I've had great luck with my marimo moss ball so I assume they grow in practically all light conditions. They're neat so I recommend them! I'm actually in the process of figuring out how well my Anubias nana will grow in my tank with LED's as well. I got it about a week ago and it seems healthy still so we will see. Java fern apparently grows in very low light conditions as well, so I ordered some online and should be getting it in the mail soon. Hope I helped at least a little.


----------



## Freedom (May 17, 2009)

When dealing with lights, you need to know the PAR value. This is not always easy to find. Some LEDs are made for plants, others won't work. I have LEDs on my tanks, and my plants do fine. I do use ferts but no CO2. I tend to stay with low tech plants -- they may need medium light, but they are still low tech, lol.


----------



## sdschafer (Mar 31, 2014)

*low light plants*

I have lace java fern, duck weed and water lettuce with a Marineland regular (not the double bright) for a while and they do fine also.


----------



## umarnasir335 (Jan 9, 2014)

Please dont get lights from Petsmart. I would rather burn my money than buy a light made from Aqueon or Nat Geo if I wanted a planted tank. These lights are SUPER weak. You wanna go the led route? Buy anything finnex, the Current Satellite+, or if you have money, the Ecoexotic or Build My LED.

Take the money and put it towards spiral CFLs 5000-6500K bulbs and fixtures from Walmart and Home Depot instead. You can thank me later.


----------



## Tree (Sep 29, 2013)

LEDs work for the most part. I used to have LEDs for all of my tanks until I found out that fluorescent lights were making the plants grow much healthier and faster.
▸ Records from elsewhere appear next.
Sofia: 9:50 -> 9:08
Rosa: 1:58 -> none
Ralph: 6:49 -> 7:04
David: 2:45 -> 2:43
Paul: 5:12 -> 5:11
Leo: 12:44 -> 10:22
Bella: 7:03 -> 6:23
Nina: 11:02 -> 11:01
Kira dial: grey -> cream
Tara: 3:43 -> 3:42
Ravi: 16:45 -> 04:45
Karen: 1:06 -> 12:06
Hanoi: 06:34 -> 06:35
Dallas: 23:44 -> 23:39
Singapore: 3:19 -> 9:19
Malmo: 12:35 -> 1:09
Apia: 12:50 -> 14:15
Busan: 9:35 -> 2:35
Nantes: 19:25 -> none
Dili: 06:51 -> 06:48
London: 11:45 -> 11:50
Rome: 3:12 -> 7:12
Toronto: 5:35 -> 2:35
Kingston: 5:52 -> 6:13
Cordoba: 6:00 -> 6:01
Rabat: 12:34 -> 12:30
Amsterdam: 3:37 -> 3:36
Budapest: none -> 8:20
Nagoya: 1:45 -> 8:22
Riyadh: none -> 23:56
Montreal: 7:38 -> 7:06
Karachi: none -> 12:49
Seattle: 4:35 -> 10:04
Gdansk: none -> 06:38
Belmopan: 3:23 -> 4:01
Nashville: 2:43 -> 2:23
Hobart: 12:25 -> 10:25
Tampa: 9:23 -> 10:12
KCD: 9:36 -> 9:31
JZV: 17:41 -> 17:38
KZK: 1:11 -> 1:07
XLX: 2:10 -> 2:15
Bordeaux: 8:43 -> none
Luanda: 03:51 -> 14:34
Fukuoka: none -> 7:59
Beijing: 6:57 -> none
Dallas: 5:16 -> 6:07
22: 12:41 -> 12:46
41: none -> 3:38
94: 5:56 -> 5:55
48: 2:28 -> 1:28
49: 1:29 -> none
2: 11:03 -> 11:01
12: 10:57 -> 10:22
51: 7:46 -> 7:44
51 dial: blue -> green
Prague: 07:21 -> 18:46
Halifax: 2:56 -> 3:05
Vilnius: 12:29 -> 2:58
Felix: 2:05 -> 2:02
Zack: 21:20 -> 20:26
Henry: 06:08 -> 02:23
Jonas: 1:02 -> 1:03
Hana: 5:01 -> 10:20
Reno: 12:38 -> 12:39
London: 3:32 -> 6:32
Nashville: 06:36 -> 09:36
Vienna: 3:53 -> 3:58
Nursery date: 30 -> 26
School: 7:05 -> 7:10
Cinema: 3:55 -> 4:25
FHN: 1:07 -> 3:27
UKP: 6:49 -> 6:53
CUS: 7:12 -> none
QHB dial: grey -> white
What I did was went to Menards and bought kitchen strip lights and mounted them on the three level stand. I also made cute little legs for the one tank on the very top. =P 

Here is an idea. its cheaper if you might be interested:


----------



## Islandgaliam (Jan 27, 2014)

I have Aqueon tanks, and added clip on lights with 13W, 6500K daylight bulbs; with ferts, all tanks are doing quite well. I left the led lights on the tank also to use when it is time to turn off the other ones so I can see the tank. My avatar pic is an Evolve 4.


----------